Bei den in § 13b Abs. 2 Nr. 1 bis 5 UStG aufgeführten Leistungen entsteht die Steuer, die der Leistungsempfänger schuldet, regelmäßig mit Ausstellung der Rechnung, spätestens mit Ablauf des Voranmeldungszeitraums, der auf den Monat der Leistungserbringung folgt.

Dauerleistungen

Dauerleistungen werden über den neuen § 13b Abs. 3 UStG ab dem 01.01.2010 zumindest einmal jährlich besteuert, wenn der Leistungsempfänger für diesen Umsatz Steuerschuldner ist.

Zusammenfassende Meldung (ZM)

  • Die Frist zur Abgabe der Zusammenfassenden Meldung (ZM) bei innergemeinschaftlichen Warenlieferungen und Dreiecksgeschäften wird durch das Gesetz zur Umsetzung steuerrechtlicher EU-Vorgaben von bisher quartalsweise auf monatlich verkürzt. Dafür wird die Frist zur Abgabe der Zusammenfassenden Meldungen (ZM) vom 10. auf den 25. Tag nach Ablauf jeden Kalendermonats verlängert. Die Änderung tritt am 01.07.2010 in Kraft.
  • Unternehmer mit innergemeinschaftlichen Warenlieferungen und Dreiecksgeschäften von nicht mehr als 100.000 € im Quartal, können die Zusammenfassenden Meldungen (ZM) weiterhin quartalsweise abgeben. Ab 2012 sinkt die Grenze auf 50.000 €. Die Änderung tritt am 01.07.2010 in Kraft.
  • Unternehmer mit Dauerfristverlängerung für die Abgabe der Umsatzsteuer-Voranmeldung können diese nicht mehr für die Abgabe der Zusammenfassenden Meldung (ZM) in Anspruch nehmen.

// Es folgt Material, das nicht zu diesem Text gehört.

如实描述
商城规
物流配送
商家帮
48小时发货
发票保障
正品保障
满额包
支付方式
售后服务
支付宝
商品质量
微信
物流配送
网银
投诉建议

Die Änderung tritt am 01.07.2010 in Kraft.
  • Unternehmer haben in ihrer Zusammenfassenden Meldung (ZM) auch die im übrigen Gemeinschaftsgebiet ausgeführten steuerpflichtigen sonstigen Leistungen gesondert zu melden, für die der Leistungsempfänger die Steuer dort schuldet, wo er ansässig ist. Die Angaben sind für den Zeitraum in der Zusammenfassenden Meldung (ZM) zu melden, in dem diese Leistung tatsächlich ausgeführt worden ist. Die Änderung tritt am 01.07.2010 in Kraft.
  • Unternehmer müssen ab 2010 in ihrer Voranmeldung und Umsatzsteuerjahreserklärung zusätzlich auch die im übrigen Gemeinschaftsgebiet ausgeführten steuerpflichtigen sonstigen Leistungen gesondert anmelden, für die die Leistungsempfänger in dem Mitgliedsstaat die Steuer schulden, in dem sie ansässig sind. Die Anmeldung erfolgt in dem Voranmeldungszeitraum, in dem die sonstige Leistung tatsächlich ausgeführt worden ist.

Umsatzsteuer-Identifikationsnummer (UStID)

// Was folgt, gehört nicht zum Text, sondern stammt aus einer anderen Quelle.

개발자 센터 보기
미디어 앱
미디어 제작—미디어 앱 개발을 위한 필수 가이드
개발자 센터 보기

Kleinunternehmer, bei Durchschnittsätzen in der  Land- und Forstwirtschaft und bei Unternehmern, die nur Umsätze ausführen, die zum Ausschluss vom Vorsteuerabzug führen, ist ab dem 01.01.2010 auf Antrag eine Umsatzsteuer-Identifikationsnummer vom BZSt zu erteilen, wenn sie diese für die Ausführung bzw. den Erwerb steuerpflichtiger sonstiger Leistungen gem. § 3a Abs. 2 UStG benötigen, für die der in einem anderen Mitgliedsstaat ansässige Leistungsempfänger die Steuer dort schuldet. Damit ist allen Unternehmern auf Antrag eine Umsatzsteuer-Identifikationsnummer (UStID) zu erteilen.